ProQ/Coomassie data revealed a significant upregulation of myosin RLC phosphorylation in HCM-A57G compared with the RLC of WT-ELC (P < 0.05) and RCM-E143K (P < 0.001) mice (Fig. 3). A significantly higher RLC phosphorylation level was also observed in Δ43 CMFs compared with RCM-E143K hearts (P < 0.05). No changes in cMyBP-C or TnI phosphorylation were noted in HCM-A57G, RCM-E143K, or Δ43 CMFs compared with WT-ELC (Fig. 3). A more quantitative analysis of RLC and MyBP-CSer282 phosphorylation assessed with Western blotting and protein-specific antibodies (Fig. 4) showed ∼40% upregulation of myosin RLC phosphorylation in HCM-A57G versus WT-ELC mice (P < 0.01) and ∼2.7-fold greater RLC phosphorylation in HCM-A57G versus RCM-E143K (P < 0.0001) CMFs. No changes in cMyBP-C phosphorylation seen by ProQ/Coomassie (Fig. 3) were further confirmed by Western blotting using cMyBP-CSer282 specific antibodies (Fig. 4). On the other hand, an approximately twofold lower level of myosin RLC phosphorylation was observed in RCM-E143K versus WT-ELC mice (P < 0.01) and an ∼2.6-fold lower level when compared with the RLC of Δ43 (P < 0.0001) CMFs (Fig. 4). Remarkably, upregulation and downregulation of myosin RLC phosphorylation seen in HCM-A57G and RCM-E143K hearts, respectively, were correlated with an increase in DRX populations in HCM-A57G mice and a larger SRX population in RCM-E143K animals (Fig. 1), further highlighting the consistency in phenotypic differences between the two pathological models.

Upregulation of RLC phosphorylation was also observed in Δ43 versus WT-ELC hearts (Fig. 4), which corresponded to larger SRX populations and presumably greater energy conservation in this model (Fig. 1). These data imply that the N-ELC that is missing in the hearts of Δ43 mice not only binds to actin during muscle contraction (Timson et al., 1998) but may also interact with myosin RLC and modulate its phosphorylation in HCM-A57G (hypercontractile) or RCM-E143K (obstructed output) hearts, which express the full-length ELC. Combined SRX and RLC phosphorylation results on Δ43 mice suggest that the SRX conformation of myosin is stabilized by the lack of N-ELC, which is required for the SRX-to-DRX redistribution, and its role in the regulation of myosin energetic states can be further facilitated by myosin RLC phosphorylation.

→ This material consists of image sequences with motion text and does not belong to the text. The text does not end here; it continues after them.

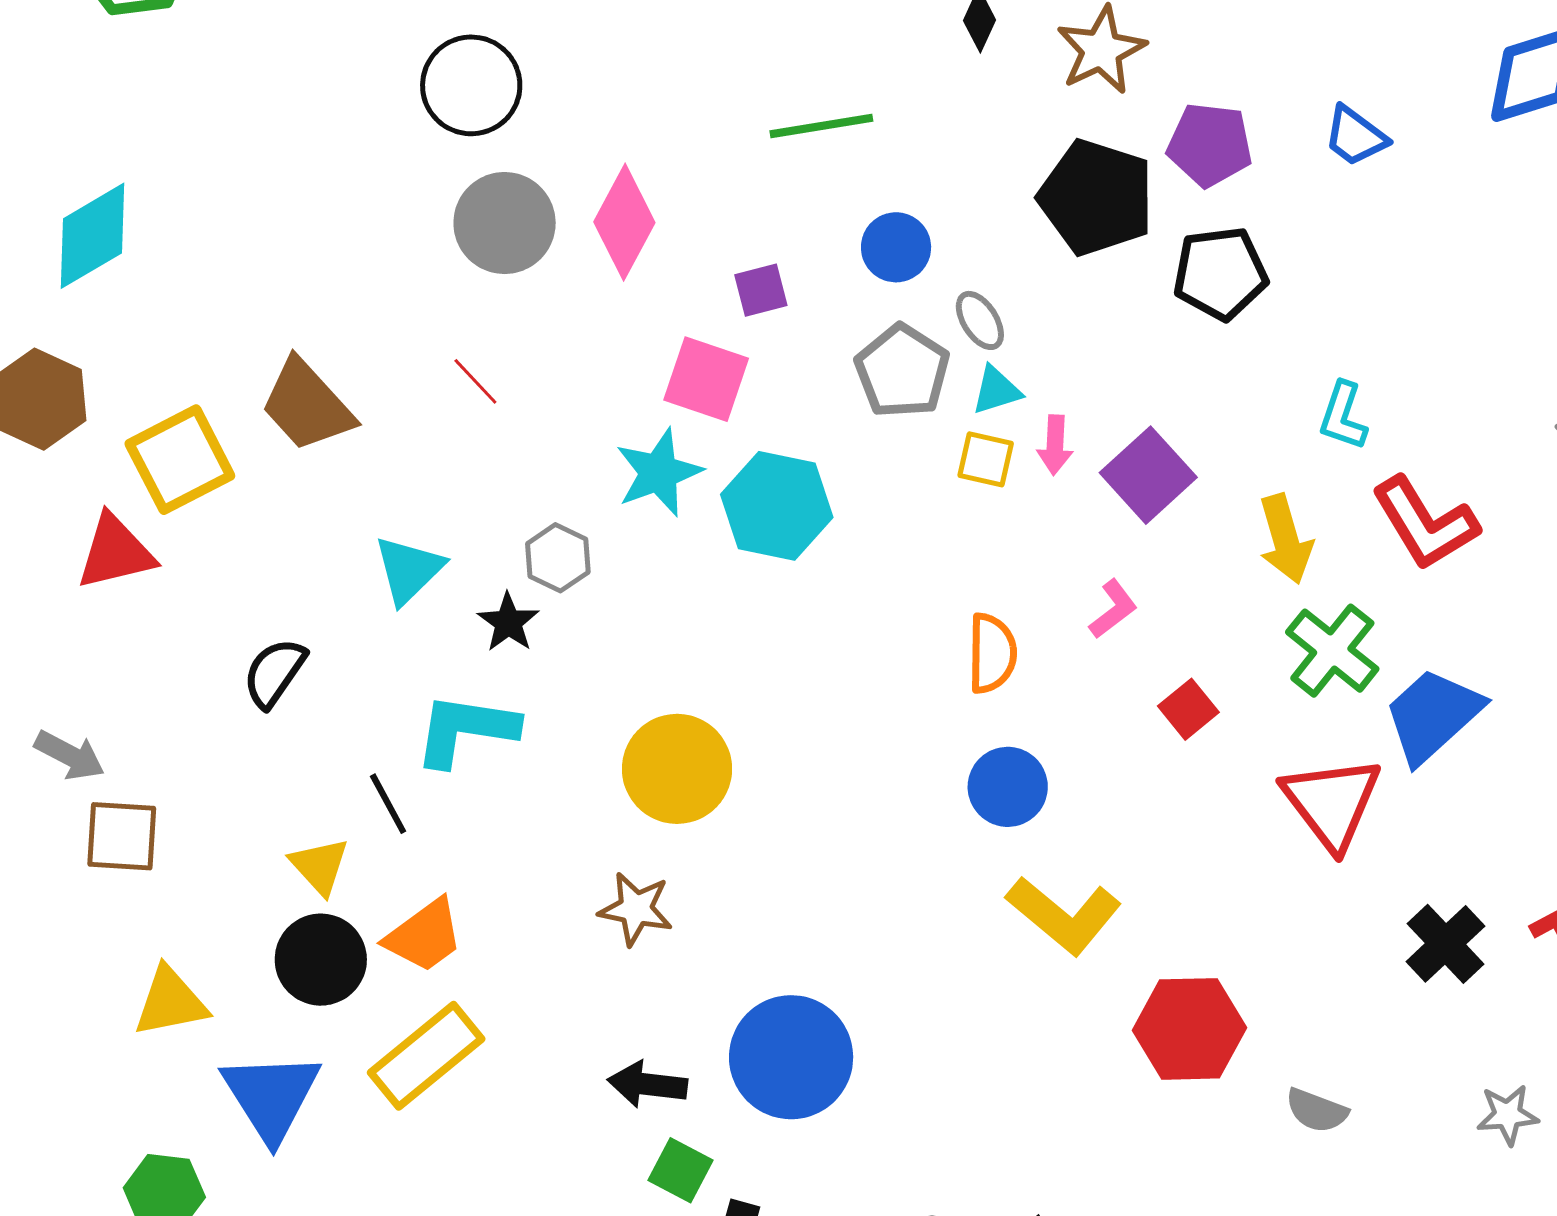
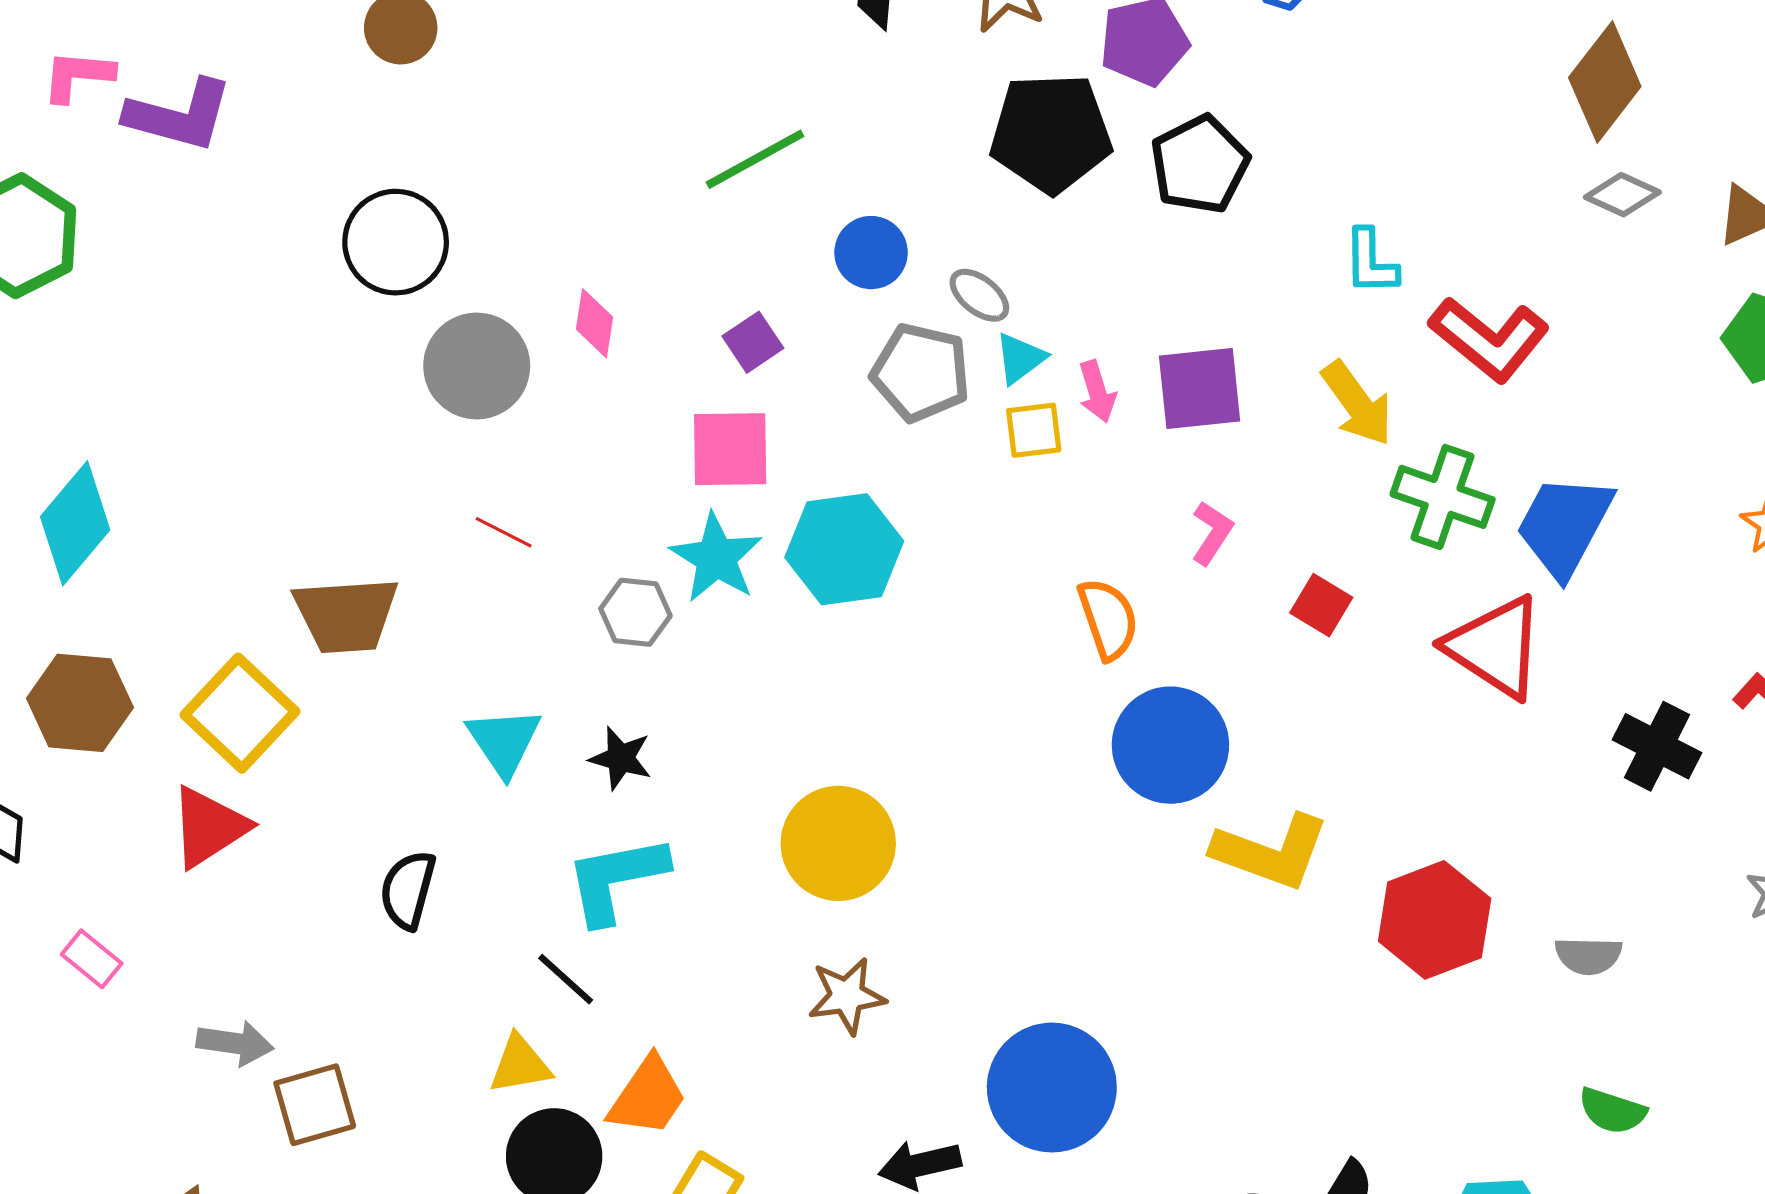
pink diamond: (624, 222) -> (595, 323), size x0.6
brown trapezoid: (307, 405) -> (346, 615), turned -32
purple square: (1148, 475) -> (1200, 389), turned -34
gray hexagon: (558, 558) -> (635, 612), moved
blue circle: (1008, 787) -> (1170, 745), size x1.4
yellow triangle: (320, 866) -> (520, 1065), turned -38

Mitochondrial respiratory function in HCM-A57G, RCM-E143K, and Δ43 mice

Cardiomyopathy is commonly associated with an increased energy cost of tension generation through inefficient or excessive ATP usage (Ashrafian et al., 2003). This may come about as a result of shifting myosin heads out of the energy-saving SRX state into the DRX or active states, in which ATP usage is greatly increased (McNamara et al., 2015). Our published proteomic studies performed on hearts of transgenic HCM-A57G and Δ43 ELC mice revealed that 30 proteins were differentially expressed in the pathological versus physiological-like heart models and that significant differences occurred in biogenesis, cellular organization, and biological regulation (Gomes et al., 2015). Similarly, proteomic analyses of RCM-E143K versus WT-ELC samples also indicated that major affected proteins were those involved in metabolic heart remodeling (Yuan et al., 2017). Combining data on proteomic profiling of HCM-A57G, RCM-E143K, and Δ43 versus WT hearts, and because of the differences in myosin energetic states observed between the models (Fig. 1), we evaluated the mutant-specific metabolic protein/enzyme expression in heart homogenates from all ELC mice (Fig. S2 A). The analysis of OXPHOS subunits revealed that the two pathological models differently regulated the expression of complex I (CI) subunits of the mitochondrial electron transport chain. Compared with WT-ELC mice, the RCM-E143K model downregulated the expression of the NDUFS4 subunit while the HCM-A57G model upregulated the β subunit of NADH dehydrogenase, NDUFB8 (Fig. S2 B). Decreased expression of NDUFS4 may be indicative of a decreased ability of RCM-E143K to properly use NADH to fuel the mitochondrial electron transport chain, leading to less ATP production in RCM-E143K hearts, while increased expression of NDUFB8 in HCM-A57G myocardium may suggest some abnormalities in CI function due to HCM.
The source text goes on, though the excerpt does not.